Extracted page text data
━━━

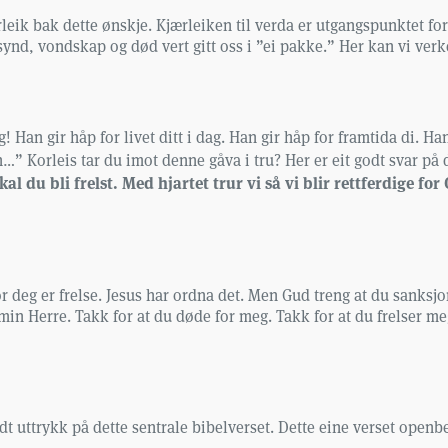
jærleik bak dette ønskje. Kjærleiken til verda er utgangspunktet
 synd, vondskap og død vert gitt oss i ”ei pakke.” Her kan vi ve
 Han gir håp for livet ditt i dag. Han gir håp for framtida di. Han
…” Korleis tar du imot denne gåva i tru? Her er eit godt svar på 
kal du bli frelst. Med hjartet trur vi så vi blir rettferdige f
for deg er frelse. Jesus har ordna det. Men Gud treng at du sanksj
r min Herre. Takk for at du døde for meg. Takk for at du frelser me
godt uttrykk på dette sentrale bibelverset. Dette eine verset open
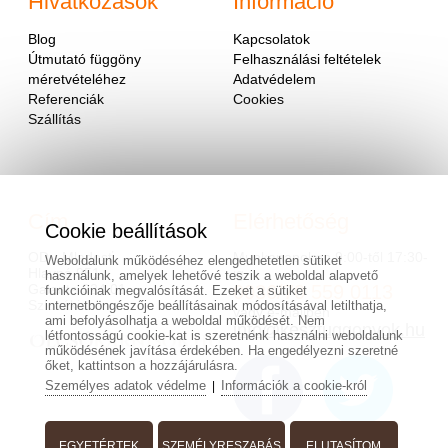
Hivatkozások
Információ
Blog
Kapcsolatok
Útmutató függöny
Felhasználási feltételek
méretvételéhez
Adatvédelem
Referenciák
Cookies
Szállítás
Cím
Elérhetőség
Cookie beállítások
OD - Mladosť
Munkanapokon 9:00-től 17:30-
Weboldalunk működéséhez elengedhetetlen sütiket
Hlavná 951
ig.
használunk, amelyek lehetővé teszik a weboldal alapvető
Galanta 924 01
0036/70 559 0113
funkcióinak megvalósítását. Ezeket a sütiket
Szlovákia
internetböngészője beállításainak módosításával letilthatja,
vagy e-mailben
ami befolyásolhatja a weboldal működését. Nem
info@keszfuggonyok.hu
létfontosságú cookie-kat is szeretnénk használni weboldalunk
működésének javítása érdekében. Ha engedélyezni szeretné
őket, kattintson a hozzájárulásra.
Személyes adatok védelme
Információk a cookie-król
|
EGYETÉRTEK
SZEMÉLYRESZABÁS
ELUTASÍTOM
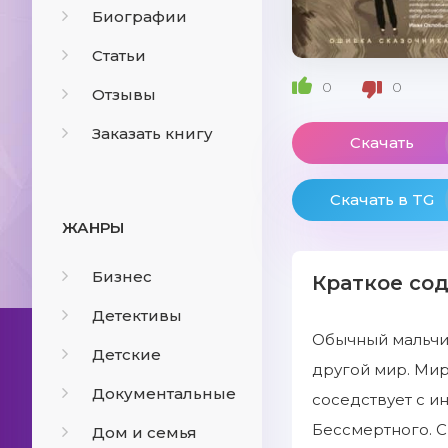
Биографии
Статьи
0
0
Отзывы
Заказать книгу
Скачать
Скачать в TG
ЖАНРЫ
Бизнес
Краткое со
Детективы
Обычный мальчиш
Детские
другой мир. Мир
Документальные
соседствует с и
Бессмертного. С
Дом и семья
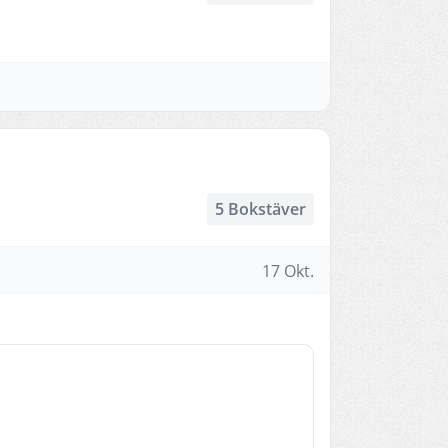
5 Bokstäver
17 Okt.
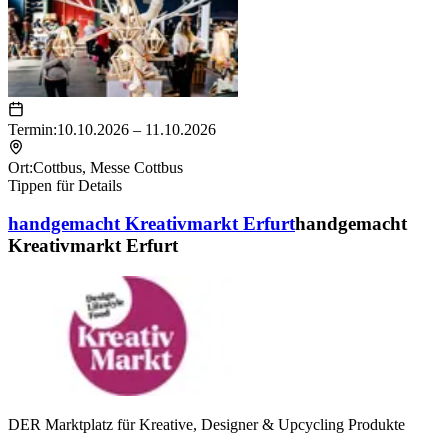
Termin:
10.10.2026 – 11.10.2026
Ort:
Cottbus
,
Messe Cottbus
Tippen für Details
handgemacht Kreativmarkt Erfurt
handgemacht
Kreativmarkt Erfurt
DER Marktplatz für Kreative, Designer & Upcycling Produkte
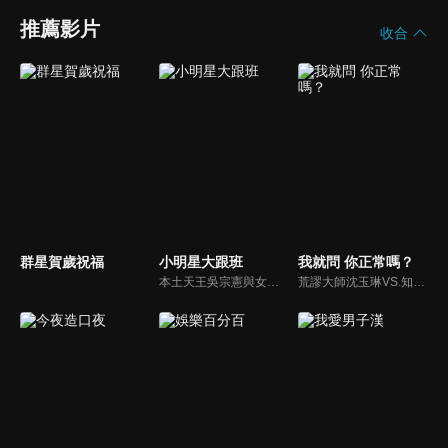
推薦影片
收合
群星賀歲祝福
小明星大跟班
我就問 你正常嗎？
本土天王吳宗憲與女兒吳姍儒（Sandy）搭檔主持，每集邀請來賓暢談演藝圈大小事，父女檔聯手笑果十足，老梗搭上新世代，最新組合強勢登場！
荒謬大師沈玉琳VS.知性作家​​于美人，首次聯手主持！雙方展現犀利又幽默的獨特主持風格引爆辛辣話題！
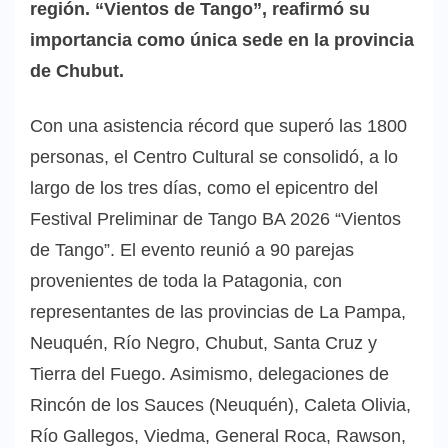
región. “Vientos de Tango”, reafirmó su
importancia como única sede en la provincia
de Chubut.
Con una asistencia récord que superó las 1800
personas, el Centro Cultural se consolidó, a lo
largo de los tres días, como el epicentro del
Festival Preliminar de Tango BA 2026 “Vientos
de Tango”. El evento reunió a 90 parejas
provenientes de toda la Patagonia, con
representantes de las provincias de La Pampa,
Neuquén, Río Negro, Chubut, Santa Cruz y
Tierra del Fuego. Asimismo, delegaciones de
Rincón de los Sauces (Neuquén), Caleta Olivia,
Río Gallegos, Viedma, General Roca, Rawson,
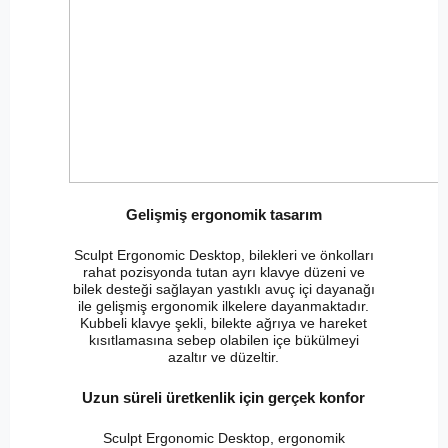
Gelişmiş ergonomik tasarım
Sculpt Ergonomic Desktop, bilekleri ve önkolları
rahat pozisyonda tutan ayrı klavye düzeni ve
bilek desteği sağlayan yastıklı avuç içi dayanağı
ile gelişmiş ergonomik ilkelere dayanmaktadır.
Kubbeli klavye şekli, bilekte ağrıya ve hareket
kısıtlamasına sebep olabilen içe bükülmeyi
azaltır ve düzeltir.
Uzun süreli üretkenlik için gerçek konfor
Sculpt Ergonomic Desktop, ergonomik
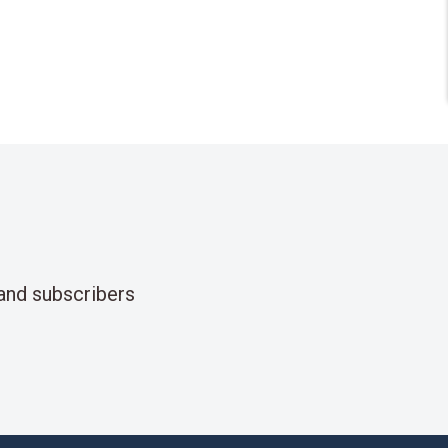
and subscribers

━━━

### [Exercise instructions]
When pictures appear in the records above, leave them out and reproduce exactly each line from the first through the line containing "funkcióinak megvalósítását. Ezeket a sütiket", both included.

### [Output of the exercise]
jærleik bak dette ønskje. Kjærleiken til verda er utgangspunktet
 synd, vondskap og død vert gitt oss i ”ei pakke.” Her kan vi ve
 Han gir håp for livet ditt i dag. Han gir håp for framtida di. Han
…” Korleis tar du imot denne gåva i tru? Her er eit godt svar på 
kal du bli frelst. Med hjartet trur vi så vi blir rettferdige f
for deg er frelse. Jesus har ordna det. Men Gud treng at du sanksj
r min Herre. Takk for at du døde for meg. Takk for at du frelser me
godt uttrykk på dette sentrale bibelverset. Dette eine verset open
Hivatkozások
Információ
Blog
Kapcsolatok
Útmutató függöny
Felhasználási feltételek
méretvételéhez
Adatvédelem
Referenciák
Cookies
Szállítás
Cím
Elérhetőség
Cookie beállítások
OD - Mladosť
Munkanapokon 9:00-től 17:30-
Weboldalunk működéséhez elengedhetetlen sütiket
Hlavná 951
ig.
használunk, amelyek lehetővé teszik a weboldal alapvető
Galanta 924 01
0036/70 559 0113
funkcióinak megvalósítását. Ezeket a sütiket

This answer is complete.